As usual, if you have questions, the people here are glad to answer them.

Mike


----------



## pidgeon92 (Oct 27, 2008)

For people who are change-averse, learning a new thing is often frustrating. My father-in-law was so freaked out by Vista on his new computer that he paid someone to install XP on it.

I have been using Macs since 1987. It is not so much the operating system I prefer, it is the applications. I find them much more pleasing to the eye. I always have a Windows PC around for specific apps, but I spend 99.9% of my time on my Macs.


----------



## patrisha w. (Oct 28, 2008)

Ruby296 said:


> I am seriously considering getting rid of my Dell laptop and switching to one of the Macbooks. I've heard that it is quite hard to get used to a completely different platform. My question is: is it really that difficult to learn on your own, and even if it is, is it worth it?
> Thanks for your thoughts!


I did this about two years ago and I had very little difficulty. I bought the David Pogue book but since I am a get-in-and-play person, I actually never got round to reading it at all and I gave it to a Freecycle person...

I started with a little MacBook---which I still have but now I also have a beautiful and easy-to-use IMac. Go for it!
patrisha


----------



## Betsy the Quilter (Oct 27, 2008)

I worked as a help desk employee at a large agency that had Macs when I first worked there and then switched to PCs. I dealt with PC people who transferred in from a PC network and had never used a Mac and with people who had started with Macs at our agency but then had to switch to PCs when the agency did.  My impressions in training people going in both directions was that the learning curve was about the same in both directions, and depended entirely on how computer-averse the people doing the learning were.  

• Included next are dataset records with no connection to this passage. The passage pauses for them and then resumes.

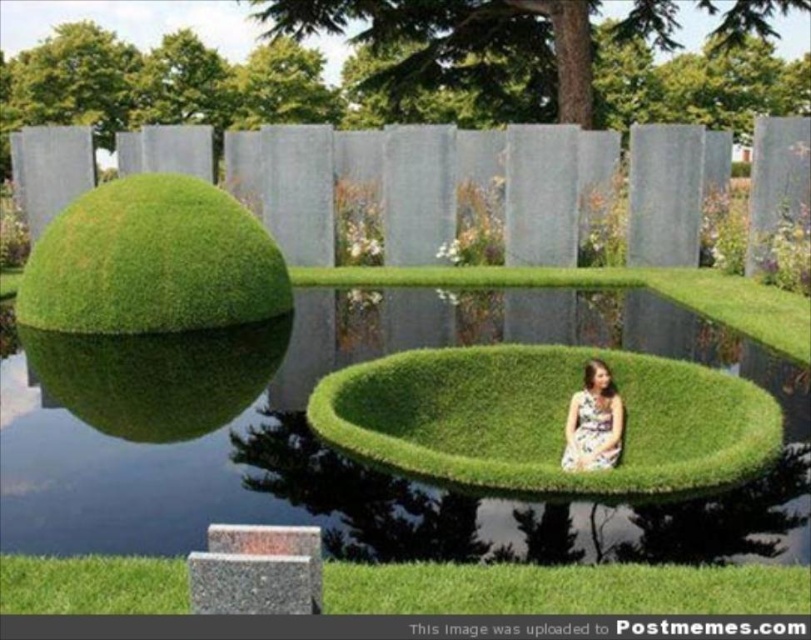 You are standing in the surreal garden described. You see the green grassy sphere at left and the floral dress at center. Which object is positioned further to the left?

The green grassy sphere at left is positioned further to the left than the floral dress at center.

You are planning to take a photo of the green grassy sphere at left and the floral dress at center. To ensure both are in frame, do you think the camera needs to zoom in or out?

The green grassy sphere at left might be wider than floral dress at center, so to include both in the frame, you should zoom out slightly to accommodate the wider object.

You are a photographer planning to take a photo of the floral dress at center and the green grassy bowl at center. To ensure both are in focus, you need to know their vertical positions. Which object is higher in the image?

The green grassy bowl at center is positioned over the floral dress at center, so it is higher in the image. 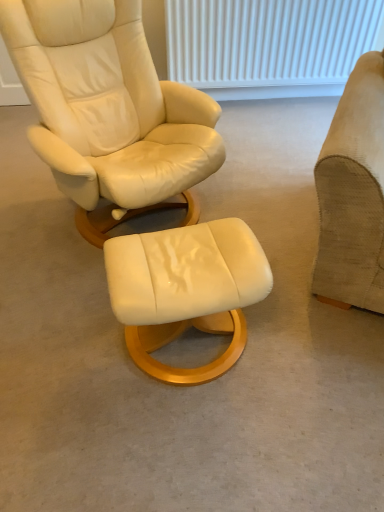 At what (x,y) coordinates should I click in order to perform the action: click on free point below white textured radiator at upper center (from a real-world perspective). Please return your answer as a coordinate pair (x, y). Looking at the image, I should click on (278, 104). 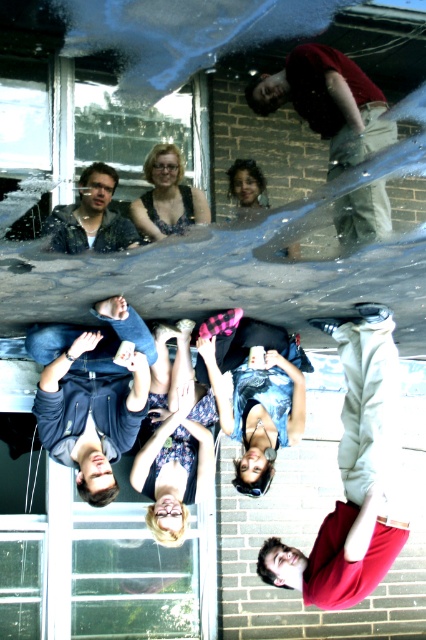 Between light gray hoodie at lower right and denim shorts at center, which one appears on the left side from the viewer's perspective?

denim shorts at center

Can you confirm if light gray hoodie at lower right is positioned to the right of denim shorts at center?

Indeed, light gray hoodie at lower right is positioned on the right side of denim shorts at center.

The width and height of the screenshot is (426, 640). What do you see at coordinates (353, 474) in the screenshot? I see `light gray hoodie at lower right` at bounding box center [353, 474].

You are a GUI agent. You are given a task and a screenshot of the screen. Output one action in this format:
    pyautogui.click(x=<x>, y=<y>)
    Task: Click on the light gray hoodie at lower right
    This screenshot has height=640, width=426.
    Given the screenshot: What is the action you would take?
    pyautogui.click(x=353, y=474)

Is point (348, 196) positioned before point (172, 200)?

Yes, it is.

Between point (363, 188) and point (175, 147), which one is positioned in front?

Point (363, 188) is more forward.

This screenshot has height=640, width=426. Identify the location of red cotton shirt at upper center. (328, 102).

Does floral dress at center have a lesser width compared to smooth skin face at center?

Incorrect, floral dress at center's width is not less than smooth skin face at center's.

Who is higher up, floral dress at center or smooth skin face at center?

smooth skin face at center is higher up.

You are a GUI agent. You are given a task and a screenshot of the screen. Output one action in this format:
    pyautogui.click(x=<x>, y=<y>)
    Task: Click on the floral dress at center
    The height and width of the screenshot is (640, 426).
    Given the screenshot: What is the action you would take?
    pyautogui.click(x=173, y=436)

Identify the location of floral dress at center. Image resolution: width=426 pixels, height=640 pixels. (173, 436). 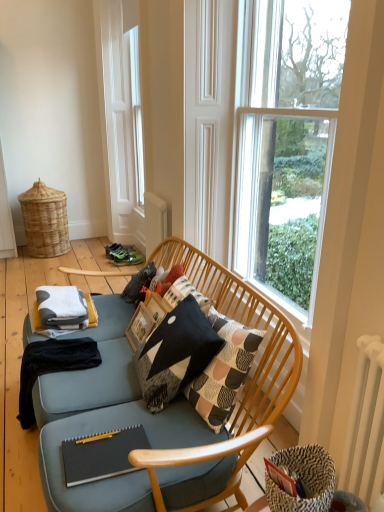 Question: Can you confirm if black matte notebook at lower center is wider than clear glass window at upper right?

Choices:
 (A) yes
 (B) no

Answer: (A)

Question: Considering the relative sizes of black matte notebook at lower center and clear glass window at upper right in the image provided, is black matte notebook at lower center taller than clear glass window at upper right?

Choices:
 (A) yes
 (B) no

Answer: (B)

Question: Are black matte notebook at lower center and clear glass window at upper right located far from each other?

Choices:
 (A) no
 (B) yes

Answer: (B)

Question: Is black matte notebook at lower center positioned with its back to clear glass window at upper right?

Choices:
 (A) no
 (B) yes

Answer: (A)

Question: Can you confirm if black matte notebook at lower center is smaller than clear glass window at upper right?

Choices:
 (A) no
 (B) yes

Answer: (B)

Question: From the image's perspective, is woven natural basket at left positioned above or below black cotton blanket at lower left?

Choices:
 (A) below
 (B) above

Answer: (B)

Question: Is point (29, 214) positioned closer to the camera than point (59, 348)?

Choices:
 (A) farther
 (B) closer

Answer: (A)

Question: Relative to black cotton blanket at lower left, is woven natural basket at left in front or behind?

Choices:
 (A) front
 (B) behind

Answer: (B)

Question: From a real-world perspective, is woven natural basket at left above or below black cotton blanket at lower left?

Choices:
 (A) above
 (B) below

Answer: (A)

Question: In the image, is black matte notebook at lower center on the left side or the right side of black cotton blanket at lower left?

Choices:
 (A) left
 (B) right

Answer: (B)

Question: Is black matte notebook at lower center in front of or behind black cotton blanket at lower left in the image?

Choices:
 (A) behind
 (B) front

Answer: (B)

Question: Is black matte notebook at lower center taller or shorter than black cotton blanket at lower left?

Choices:
 (A) tall
 (B) short

Answer: (B)

Question: Based on their sizes in the image, would you say black matte notebook at lower center is bigger or smaller than black cotton blanket at lower left?

Choices:
 (A) big
 (B) small

Answer: (B)

Question: From the image's perspective, is white metallic radiator at right located above or below clear glass window at upper right?

Choices:
 (A) above
 (B) below

Answer: (B)

Question: From a real-world perspective, relative to clear glass window at upper right, is white metallic radiator at right vertically above or below?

So, if you learned one system fairly easily, you shouldn't have too much trouble with a different one.  The biggest problem is when things seem to work the same but don't.  It's been a long time since I used a Mac much and they've changed the OS, so I can't point at any particular thing.  I'm sure you'll do fine!

Betsy


----------



## KindleChickie (Oct 24, 2009)

If you live near an Apple store, you can arrange to have a one-on-one lesson for switching.  You can also call ahead or go online and reserve a time slot for a personal shopper type person (cant recall the exact title).  During that time you can tell them what you do, what you want to do and have them help you with your selection.  Also, bring your old Dell laptop and they will migrate the information for you to your new laptop.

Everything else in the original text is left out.